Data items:
+ + + + + + +
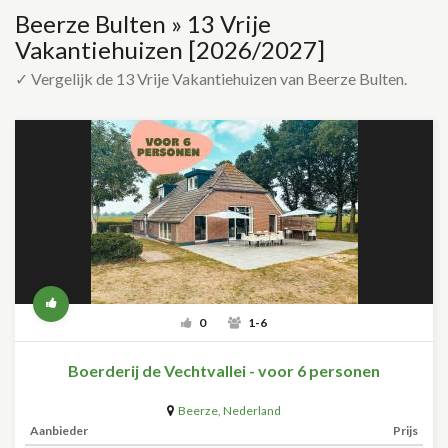
Beerze Bulten » 13 Vrije
Vakantiehuizen [2026/2027]
✓ Vergelijk de 13 Vrije Vakantiehuizen van Beerze Bulten.
0
1-6
Boerderij de Vechtvallei - voor 6 personen
Beerze
,
Nederland
Aanbieder
Prijs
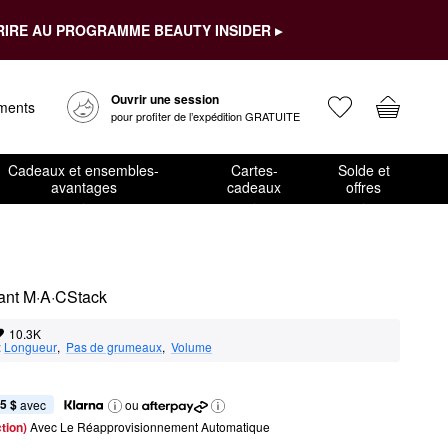
RIRE AU PROGRAMME BEAUTY INSIDER ▸
Ouvrir une session
ements
pour profiter de l’expédition GRATUITE
Cadeaux et ensembles-
Cartes-
Solde et
avantages
cadeaux
offres
eant M·A·CStack
10.3K
:
Longueur
,  
Pas de grumeaux
,  
Volume
5 $
 avec
ou
tion) 
Avec Le Réapprovisionnement Automatique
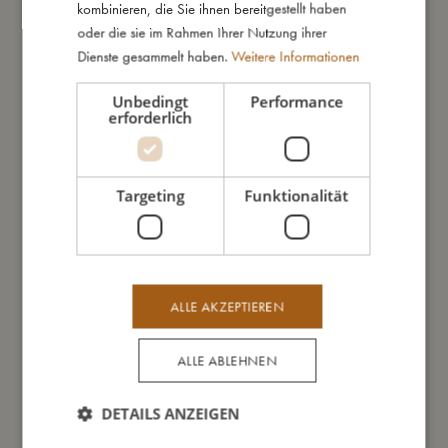
kombinieren, die Sie ihnen bereitgestellt haben
die dazu passende Edelstahlflasche.
oder die sie im Rahmen Ihrer Nutzung ihrer
Dienste gesammelt haben.
Weitere Informationen
So groß bin ich
Unbedingt
Performance
erforderlich
Daraus bin ich gemacht
Targeting
Funktionalität
So kannst Du mich pflegen
Meine Daten
ALLE AKZEPTIEREN
ALLE ABLEHNEN
DETAILS ANZEIGEN
Das könnte dir auch gefallen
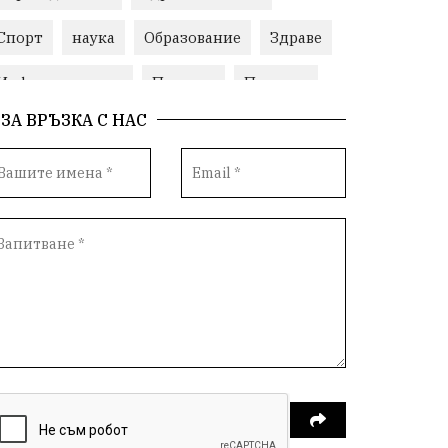
Спорт
наука
Образование
Здраве
Инфраструктура
Пеевски
Протест
ЗА ВРЪЗКА С НАС
Свобода
ИвелинМихайлов
ОбщинаСливен
Карандила
Празник
ГражданскоОбщество
РадостинВасилев
ЛекаАтлетика
МЕЧ
ХристоИлиев
БългарскоЗемеделие
Ямбол
КироБрейка
БългарскиСпорт
София
ОбщественИнтерес
земеделие
ИсторияНаБългария
Иновации
САЩ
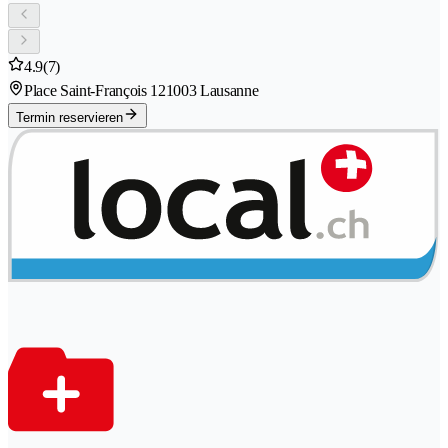
4.9
(7)
Place Saint-François 12
1003 Lausanne
Termin reservieren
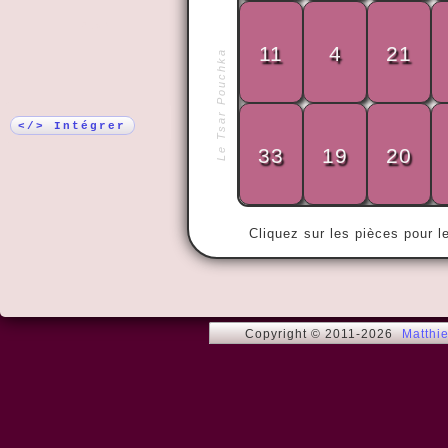
Plus !
11
4
21
Le Tsar Pouchka
« Yo ho, yo 
moi ! »
</> Intégrer
33
19
20
Cliquez sur les pièces pour l
Copyright © 2011-2026
Matthi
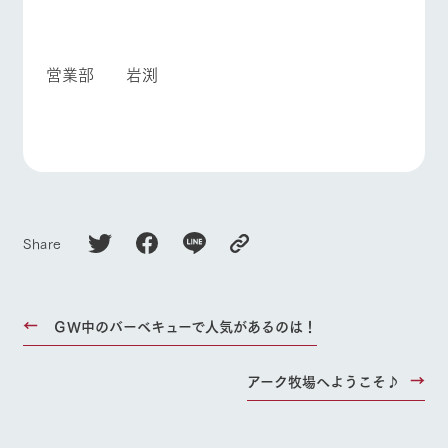
営業部 岩渕
Share
ＧＷ中のバーベキューで人気があるのは！
アーク牧場へようこそ♪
+ + + + + + +
• **WORK TO COMPLETE**
Transcribe the whole of the data exactly, minus any pictures.

• **EXERCISE ANSWER**
Beerze Bulten » 13 Vrije
Vakantiehuizen [2026/2027]
✓ Vergelijk de 13 Vrije Vakantiehuizen van Beerze Bulten.
0
1-6
Boerderij de Vechtvallei - voor 6 personen
Beerze
,
Nederland
Aanbieder
Prijs
RIRE AU PROGRAMME BEAUTY INSIDER ▸
Ouvrir une session
ements
pour profiter de l’expédition GRATUITE
Cadeaux et ensembles-
Cartes-
Solde et
avantages
cadeaux
offres
eant M·A·CStack
10.3K
:
Longueur
,  
Pas de grumeaux
,  
Volume
5 $
 avec
ou
tion) 
Avec Le Réapprovisionnement Automatique
kombinieren, die Sie ihnen bereitgestellt haben
die dazu passende Edelstahlflasche.
oder die sie im Rahmen Ihrer Nutzung ihrer
Dienste gesammelt haben.
Weitere Informationen
So groß bin ich
Unbedingt
Performance
erforderlich
Daraus bin ich gemacht
Targeting
Funktionalität
So kannst Du mich pflegen
Meine Daten
ALLE AKZEPTIEREN
ALLE ABLEHNEN
DETAILS ANZEIGEN
Das könnte dir auch gefallen
Спорт
наука
Образование
Здраве
Инфраструктура
Пеевски
Протест
ЗА ВРЪЗКА С НАС
Свобода
ИвелинМихайлов
ОбщинаСливен
Карандила
Празник
ГражданскоОбщество
РадостинВасилев
ЛекаАтлетика
МЕЧ
ХристоИлиев
БългарскоЗемеделие
Ямбол
КироБрейка
БългарскиСпорт
София
ОбщественИнтерес
земеделие
ИсторияНаБългария
Иновации
САЩ
4.9
(7)
Place Saint-François 12
1003 Lausanne
Termin reservieren
Plus !
11
4
21
Le Tsar Pouchka
« Yo ho, yo 
moi ! »
</> Intégrer
33
19
20
Cliquez sur les pièces pour l
Copyright © 2011-2026
Matthi
営業部 岩渕
Share
ＧＷ中のバーベキューで人気があるのは！
アーク牧場へようこそ♪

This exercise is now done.